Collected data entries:

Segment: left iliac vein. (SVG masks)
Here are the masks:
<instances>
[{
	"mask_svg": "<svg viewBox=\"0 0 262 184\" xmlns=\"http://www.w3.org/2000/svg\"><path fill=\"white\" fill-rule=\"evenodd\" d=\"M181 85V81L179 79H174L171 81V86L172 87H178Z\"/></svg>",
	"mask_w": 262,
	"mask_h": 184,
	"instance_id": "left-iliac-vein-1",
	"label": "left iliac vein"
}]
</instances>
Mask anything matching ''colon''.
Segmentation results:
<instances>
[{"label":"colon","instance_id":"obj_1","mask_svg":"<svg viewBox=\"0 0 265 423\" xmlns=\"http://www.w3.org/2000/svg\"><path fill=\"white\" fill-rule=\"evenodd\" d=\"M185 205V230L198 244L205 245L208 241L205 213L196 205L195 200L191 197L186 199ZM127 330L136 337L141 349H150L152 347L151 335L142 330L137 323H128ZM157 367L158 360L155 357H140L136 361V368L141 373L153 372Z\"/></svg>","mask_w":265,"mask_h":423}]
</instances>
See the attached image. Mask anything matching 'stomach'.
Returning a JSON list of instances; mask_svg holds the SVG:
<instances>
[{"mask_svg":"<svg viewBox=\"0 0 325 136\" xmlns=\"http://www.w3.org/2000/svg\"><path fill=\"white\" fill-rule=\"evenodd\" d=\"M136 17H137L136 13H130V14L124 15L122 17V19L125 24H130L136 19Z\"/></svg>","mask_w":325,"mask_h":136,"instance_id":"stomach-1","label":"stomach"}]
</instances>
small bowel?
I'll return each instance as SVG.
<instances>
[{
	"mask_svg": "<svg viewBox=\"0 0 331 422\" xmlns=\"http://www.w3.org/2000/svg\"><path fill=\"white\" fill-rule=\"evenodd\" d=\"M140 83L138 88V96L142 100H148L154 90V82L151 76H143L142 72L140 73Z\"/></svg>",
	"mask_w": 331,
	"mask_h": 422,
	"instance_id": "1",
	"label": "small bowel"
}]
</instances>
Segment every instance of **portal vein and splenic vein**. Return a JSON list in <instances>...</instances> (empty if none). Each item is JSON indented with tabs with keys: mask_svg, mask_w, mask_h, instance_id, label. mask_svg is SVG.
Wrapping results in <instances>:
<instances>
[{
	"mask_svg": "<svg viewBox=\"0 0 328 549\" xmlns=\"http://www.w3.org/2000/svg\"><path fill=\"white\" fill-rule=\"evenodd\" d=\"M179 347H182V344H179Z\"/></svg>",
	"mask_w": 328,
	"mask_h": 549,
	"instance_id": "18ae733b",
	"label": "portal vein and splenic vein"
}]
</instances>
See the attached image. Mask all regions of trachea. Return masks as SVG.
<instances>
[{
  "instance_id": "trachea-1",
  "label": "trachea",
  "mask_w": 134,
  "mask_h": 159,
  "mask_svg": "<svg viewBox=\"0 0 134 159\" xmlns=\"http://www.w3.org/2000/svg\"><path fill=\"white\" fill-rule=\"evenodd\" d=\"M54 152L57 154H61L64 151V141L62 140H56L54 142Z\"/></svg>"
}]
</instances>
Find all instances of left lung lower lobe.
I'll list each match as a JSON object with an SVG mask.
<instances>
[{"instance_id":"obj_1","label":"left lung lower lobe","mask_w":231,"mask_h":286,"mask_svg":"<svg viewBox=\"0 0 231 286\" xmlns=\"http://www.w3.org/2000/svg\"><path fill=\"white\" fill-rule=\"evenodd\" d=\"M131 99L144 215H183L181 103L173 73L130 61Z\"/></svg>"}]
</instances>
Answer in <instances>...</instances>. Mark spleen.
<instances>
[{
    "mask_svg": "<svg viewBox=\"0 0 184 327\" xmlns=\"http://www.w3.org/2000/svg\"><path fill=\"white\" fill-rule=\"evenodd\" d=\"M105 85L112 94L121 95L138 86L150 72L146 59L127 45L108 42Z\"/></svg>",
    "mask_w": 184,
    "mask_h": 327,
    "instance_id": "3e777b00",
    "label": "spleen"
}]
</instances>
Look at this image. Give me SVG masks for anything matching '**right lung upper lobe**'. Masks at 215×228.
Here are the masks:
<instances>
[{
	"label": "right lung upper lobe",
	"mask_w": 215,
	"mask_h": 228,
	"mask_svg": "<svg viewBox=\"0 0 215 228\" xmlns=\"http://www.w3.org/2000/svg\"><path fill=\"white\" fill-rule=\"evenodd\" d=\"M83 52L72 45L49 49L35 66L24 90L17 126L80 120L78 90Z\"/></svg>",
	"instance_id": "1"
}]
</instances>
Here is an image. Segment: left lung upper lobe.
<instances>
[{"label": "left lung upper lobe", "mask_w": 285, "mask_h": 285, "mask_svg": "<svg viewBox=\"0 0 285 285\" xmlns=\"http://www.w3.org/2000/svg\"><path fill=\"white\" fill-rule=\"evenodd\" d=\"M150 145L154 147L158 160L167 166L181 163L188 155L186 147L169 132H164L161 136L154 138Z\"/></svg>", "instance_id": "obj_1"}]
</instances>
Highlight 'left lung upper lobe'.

- _What is being asked_
Print each entry above again, exactly as it was given.

- _Result for this task_
Segment: left iliac vein. (SVG masks)
Here are the masks:
<instances>
[{
	"mask_svg": "<svg viewBox=\"0 0 262 184\" xmlns=\"http://www.w3.org/2000/svg\"><path fill=\"white\" fill-rule=\"evenodd\" d=\"M181 85V81L179 79H174L171 81V86L172 87H178Z\"/></svg>",
	"mask_w": 262,
	"mask_h": 184,
	"instance_id": "left-iliac-vein-1",
	"label": "left iliac vein"
}]
</instances>
Mask anything matching ''colon''.
Segmentation results:
<instances>
[{"label":"colon","instance_id":"obj_1","mask_svg":"<svg viewBox=\"0 0 265 423\" xmlns=\"http://www.w3.org/2000/svg\"><path fill=\"white\" fill-rule=\"evenodd\" d=\"M185 205V230L198 244L205 245L208 241L205 213L196 205L195 200L191 197L186 199ZM127 330L136 337L141 349H150L152 347L151 335L142 330L137 323H128ZM157 367L158 360L155 357H140L136 361V368L141 373L153 372Z\"/></svg>","mask_w":265,"mask_h":423}]
</instances>
See the attached image. Mask anything matching 'stomach'.
Returning a JSON list of instances; mask_svg holds the SVG:
<instances>
[{"mask_svg":"<svg viewBox=\"0 0 325 136\" xmlns=\"http://www.w3.org/2000/svg\"><path fill=\"white\" fill-rule=\"evenodd\" d=\"M136 17H137L136 13H130V14L124 15L122 17V19L125 24H130L136 19Z\"/></svg>","mask_w":325,"mask_h":136,"instance_id":"stomach-1","label":"stomach"}]
</instances>
small bowel?
I'll return each instance as SVG.
<instances>
[{
	"mask_svg": "<svg viewBox=\"0 0 331 422\" xmlns=\"http://www.w3.org/2000/svg\"><path fill=\"white\" fill-rule=\"evenodd\" d=\"M140 83L138 88V96L142 100H148L154 90V82L151 76H143L142 72L140 73Z\"/></svg>",
	"mask_w": 331,
	"mask_h": 422,
	"instance_id": "1",
	"label": "small bowel"
}]
</instances>
Segment every instance of **portal vein and splenic vein**. Return a JSON list in <instances>...</instances> (empty if none). Each item is JSON indented with tabs with keys: mask_svg, mask_w, mask_h, instance_id, label. mask_svg is SVG.
Wrapping results in <instances>:
<instances>
[{
	"mask_svg": "<svg viewBox=\"0 0 328 549\" xmlns=\"http://www.w3.org/2000/svg\"><path fill=\"white\" fill-rule=\"evenodd\" d=\"M179 347H182V344H179Z\"/></svg>",
	"mask_w": 328,
	"mask_h": 549,
	"instance_id": "18ae733b",
	"label": "portal vein and splenic vein"
}]
</instances>
See the attached image. Mask all regions of trachea. Return masks as SVG.
<instances>
[{
  "instance_id": "trachea-1",
  "label": "trachea",
  "mask_w": 134,
  "mask_h": 159,
  "mask_svg": "<svg viewBox=\"0 0 134 159\" xmlns=\"http://www.w3.org/2000/svg\"><path fill=\"white\" fill-rule=\"evenodd\" d=\"M54 152L57 154H61L64 151V141L62 140H56L54 142Z\"/></svg>"
}]
</instances>
Find all instances of left lung lower lobe.
I'll list each match as a JSON object with an SVG mask.
<instances>
[{"instance_id":"obj_1","label":"left lung lower lobe","mask_w":231,"mask_h":286,"mask_svg":"<svg viewBox=\"0 0 231 286\" xmlns=\"http://www.w3.org/2000/svg\"><path fill=\"white\" fill-rule=\"evenodd\" d=\"M131 99L144 215H183L181 103L173 73L130 61Z\"/></svg>"}]
</instances>
Answer in <instances>...</instances>. Mark spleen.
<instances>
[{
    "mask_svg": "<svg viewBox=\"0 0 184 327\" xmlns=\"http://www.w3.org/2000/svg\"><path fill=\"white\" fill-rule=\"evenodd\" d=\"M105 85L112 94L121 95L138 86L150 72L146 59L127 45L108 42Z\"/></svg>",
    "mask_w": 184,
    "mask_h": 327,
    "instance_id": "3e777b00",
    "label": "spleen"
}]
</instances>
Look at this image. Give me SVG masks for anything matching '**right lung upper lobe**'. Masks at 215×228.
Here are the masks:
<instances>
[{
	"label": "right lung upper lobe",
	"mask_w": 215,
	"mask_h": 228,
	"mask_svg": "<svg viewBox=\"0 0 215 228\" xmlns=\"http://www.w3.org/2000/svg\"><path fill=\"white\" fill-rule=\"evenodd\" d=\"M83 52L72 45L49 49L35 66L24 90L17 126L80 120L78 90Z\"/></svg>",
	"instance_id": "1"
}]
</instances>
Here is an image. Segment: left lung upper lobe.
<instances>
[{"label": "left lung upper lobe", "mask_w": 285, "mask_h": 285, "mask_svg": "<svg viewBox=\"0 0 285 285\" xmlns=\"http://www.w3.org/2000/svg\"><path fill=\"white\" fill-rule=\"evenodd\" d=\"M150 145L154 147L158 160L167 166L181 163L188 155L186 147L169 132H164L161 136L154 138Z\"/></svg>", "instance_id": "obj_1"}]
</instances>
Highlight 'left lung upper lobe'.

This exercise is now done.